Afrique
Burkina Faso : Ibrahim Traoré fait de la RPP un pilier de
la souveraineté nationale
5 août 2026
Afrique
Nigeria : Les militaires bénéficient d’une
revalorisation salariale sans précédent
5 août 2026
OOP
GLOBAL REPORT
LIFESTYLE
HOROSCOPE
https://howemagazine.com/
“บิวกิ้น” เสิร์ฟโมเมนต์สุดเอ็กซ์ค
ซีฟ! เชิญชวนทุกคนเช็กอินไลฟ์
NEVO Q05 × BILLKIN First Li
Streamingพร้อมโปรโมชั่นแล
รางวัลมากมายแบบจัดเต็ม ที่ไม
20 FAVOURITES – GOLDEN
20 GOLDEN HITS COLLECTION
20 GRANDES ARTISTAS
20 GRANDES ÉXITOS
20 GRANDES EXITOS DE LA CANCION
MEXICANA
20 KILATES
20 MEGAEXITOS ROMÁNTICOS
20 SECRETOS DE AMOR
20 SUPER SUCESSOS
* * *
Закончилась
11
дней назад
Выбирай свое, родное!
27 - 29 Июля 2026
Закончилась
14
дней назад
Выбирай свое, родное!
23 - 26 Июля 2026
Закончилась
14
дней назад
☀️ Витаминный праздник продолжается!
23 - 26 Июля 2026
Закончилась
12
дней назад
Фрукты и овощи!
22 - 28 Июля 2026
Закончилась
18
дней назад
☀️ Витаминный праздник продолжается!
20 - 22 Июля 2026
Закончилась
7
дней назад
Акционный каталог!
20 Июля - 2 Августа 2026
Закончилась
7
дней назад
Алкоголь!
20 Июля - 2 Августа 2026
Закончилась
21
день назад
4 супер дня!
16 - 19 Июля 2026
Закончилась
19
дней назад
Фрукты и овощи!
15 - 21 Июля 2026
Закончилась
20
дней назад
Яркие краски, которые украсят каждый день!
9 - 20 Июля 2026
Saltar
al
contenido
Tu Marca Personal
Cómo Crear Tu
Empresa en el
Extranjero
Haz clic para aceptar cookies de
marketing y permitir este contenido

§ Exercise directions
Copy whichever lines in the listing above contain the word "Июля".

§ Solution for this exercise
27 - 29 Июля 2026
23 - 26 Июля 2026
23 - 26 Июля 2026
22 - 28 Июля 2026
20 - 22 Июля 2026
20 Июля - 2 Августа 2026
20 Июля - 2 Августа 2026
16 - 19 Июля 2026
15 - 21 Июля 2026
9 - 20 Июля 2026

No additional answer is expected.